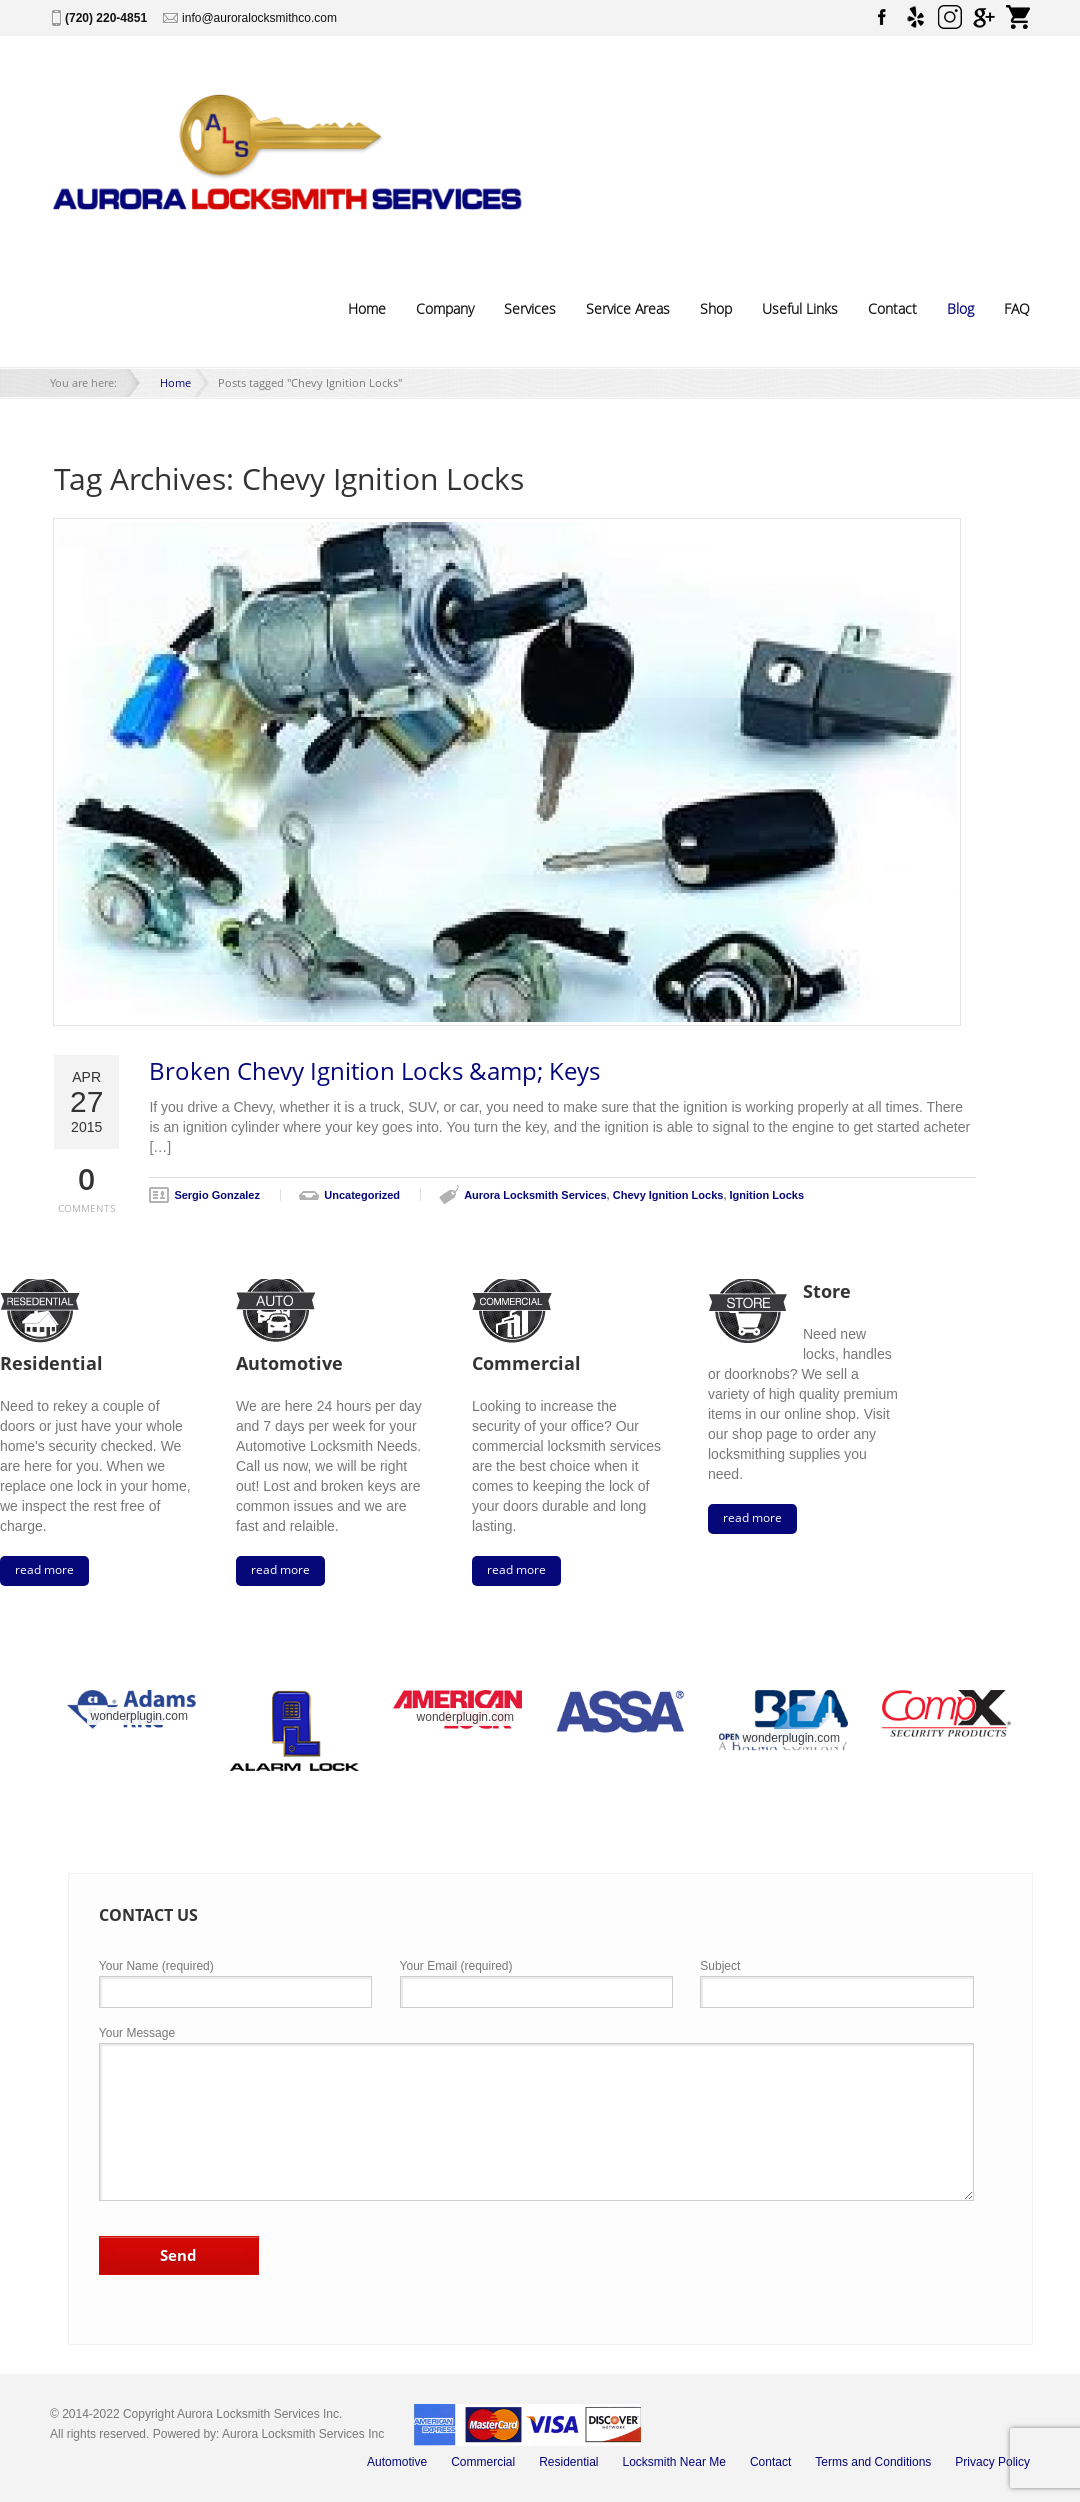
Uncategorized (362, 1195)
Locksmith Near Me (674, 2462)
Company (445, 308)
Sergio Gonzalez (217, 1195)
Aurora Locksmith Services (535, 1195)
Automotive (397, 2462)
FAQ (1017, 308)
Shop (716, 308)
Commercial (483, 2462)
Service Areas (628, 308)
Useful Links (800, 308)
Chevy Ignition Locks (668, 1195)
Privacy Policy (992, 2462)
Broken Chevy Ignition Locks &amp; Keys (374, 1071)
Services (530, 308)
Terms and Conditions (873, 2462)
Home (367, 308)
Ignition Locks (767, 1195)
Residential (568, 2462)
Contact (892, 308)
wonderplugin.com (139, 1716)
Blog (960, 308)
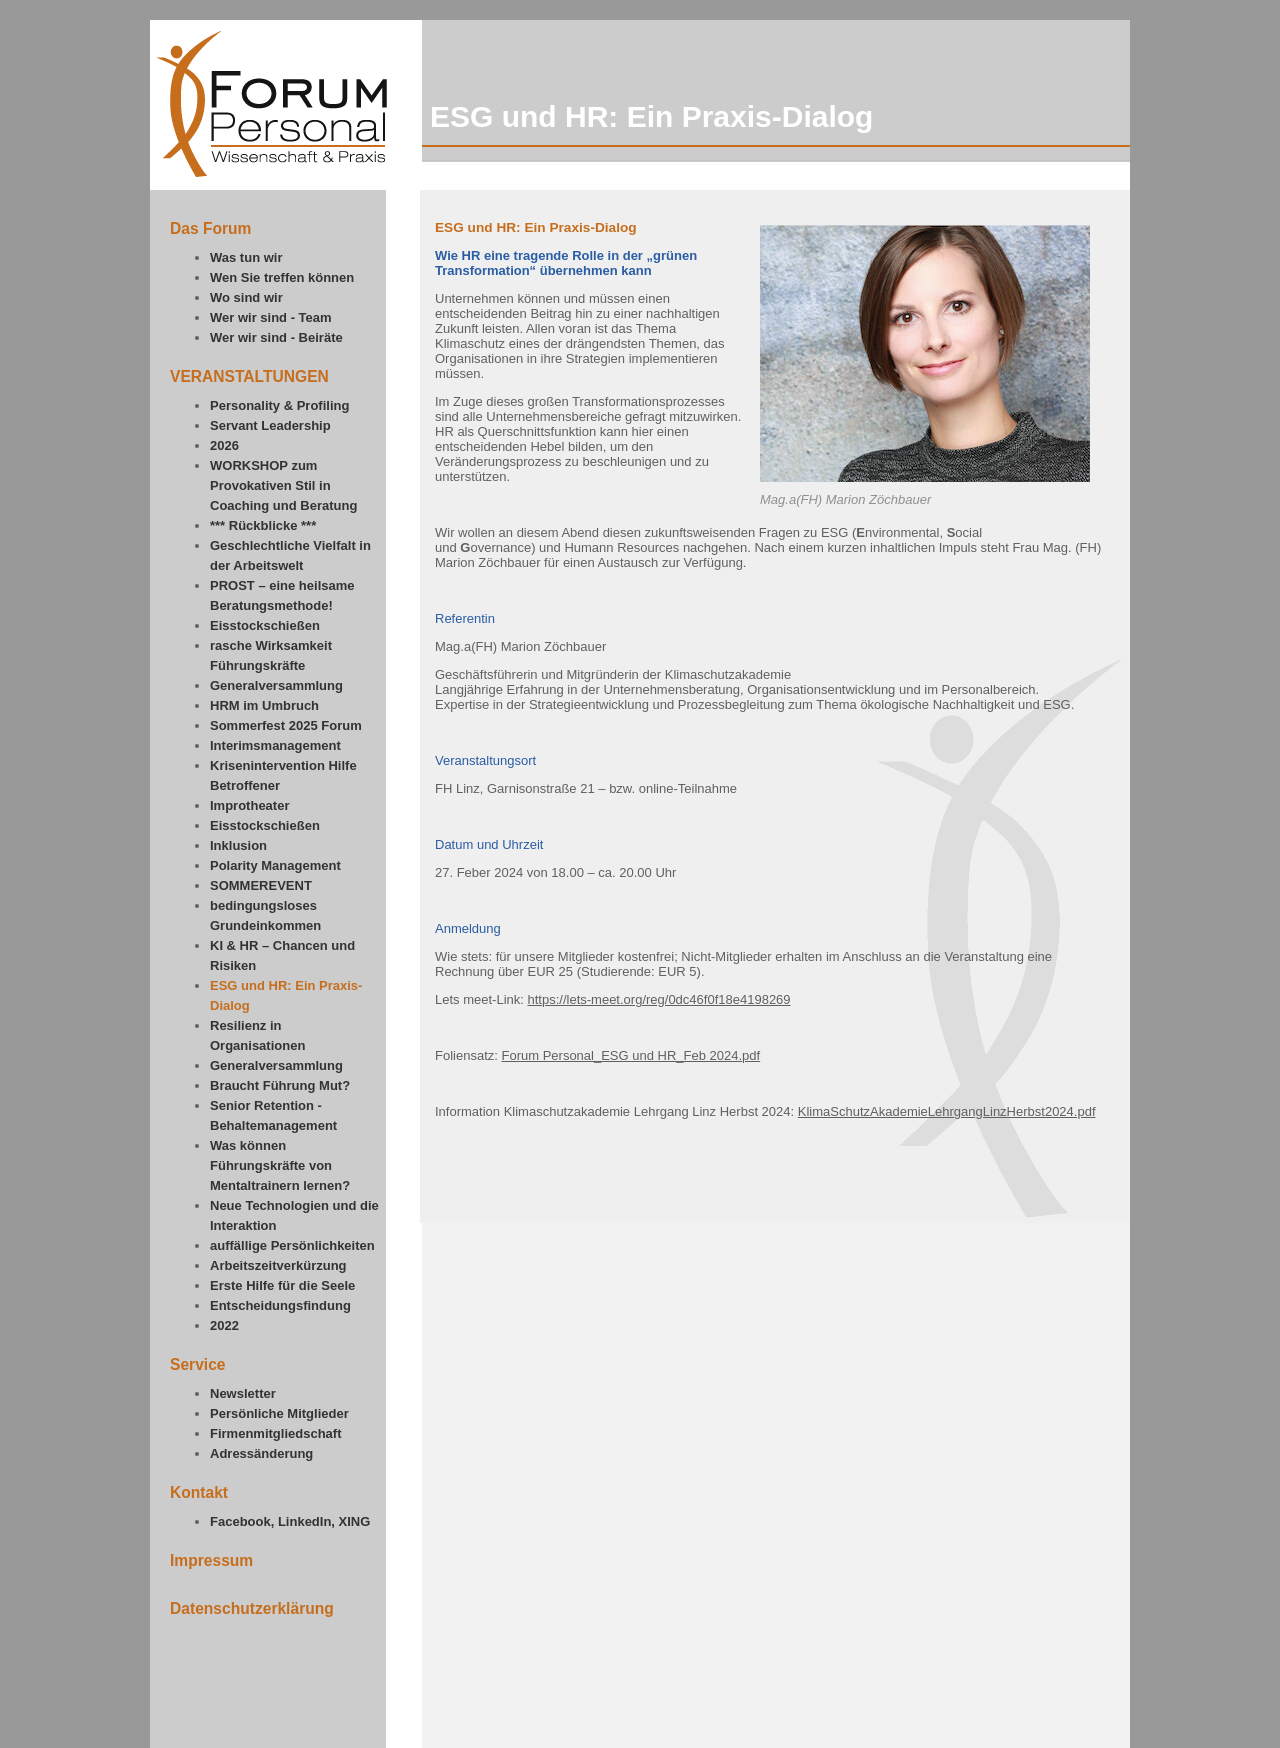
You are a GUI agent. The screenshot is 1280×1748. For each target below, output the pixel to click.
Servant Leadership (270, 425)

───

== Task brief ==
Lines in the listing above that hold the string "Locksmith" need counting. Please reply with the total only.

== Response box ==
2